Funding co-production with the Common Room
Updated: May 2, 2020
Last night community activists and entrepreneurs from Leyton in East London, arrived at a community centre to pitch for a small grant. The night was hosted by Do IT Foundation and the Common Room as part of a pilot funding scheme to support locally developed initiatives looking for start up grants.
The projects ranged from a community lunch club to an intergenerational scheme tackling loneliness and isolation, from a pickle making social business to a denim up-cycling project.
Each project got to pitch their work to over 40 local residents, who quizzed them on the details of their work and how they will support the community, before casting their votes to select two to receive a grant of £250 each.
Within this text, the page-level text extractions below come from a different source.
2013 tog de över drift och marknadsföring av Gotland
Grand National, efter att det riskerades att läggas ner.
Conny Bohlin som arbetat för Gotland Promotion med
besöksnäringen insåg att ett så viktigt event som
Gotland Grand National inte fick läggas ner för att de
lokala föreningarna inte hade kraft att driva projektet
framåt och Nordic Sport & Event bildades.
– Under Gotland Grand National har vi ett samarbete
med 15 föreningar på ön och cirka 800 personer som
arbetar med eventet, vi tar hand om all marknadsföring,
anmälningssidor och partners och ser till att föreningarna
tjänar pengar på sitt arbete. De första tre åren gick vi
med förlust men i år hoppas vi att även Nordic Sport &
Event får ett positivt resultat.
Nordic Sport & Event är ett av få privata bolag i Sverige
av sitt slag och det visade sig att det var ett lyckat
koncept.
The competition was fierce with each project leader giving a passionate account of their work but ultimately there could only be two winners.
Irene Pulga won with "Nana used to say...", an intergenerational art project about younger people curating things from conversations with their elders that they think are worth recording and carrying on as a tradition or legacy: it could be a recipe, a wise story, a natural health remedy...anything!
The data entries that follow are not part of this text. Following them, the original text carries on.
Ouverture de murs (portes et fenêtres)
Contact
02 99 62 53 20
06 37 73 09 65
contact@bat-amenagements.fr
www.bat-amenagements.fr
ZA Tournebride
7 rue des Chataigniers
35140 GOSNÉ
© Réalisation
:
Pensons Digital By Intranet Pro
And Lanka Gunaratne won with her "Community Lunch" idea, where donated food that would otherwise find its way into landfill can be collected, cooked and served to members of the community most in need of a healthy meal.
The initiative was part of Do IT Foundation's small grants pilots, exploring opportunities to make it easier to fund small organisations. Working with the Common Room social enterprise, the Foundation was able to support local individuals that were in the process of developing or piloting their ideas, and ensure that their work was addressing a local need as supported by the people that voted for them.
Do IT Foundation Founder Jamie Ward-Smith said,
"This was a fantastic event. Every one of the ideas was backable and I'm glad it wasn't up to me to have to make the final decisions! Having local residents both scrutinise and decide on the funded projects should really help them to succeed with community backing."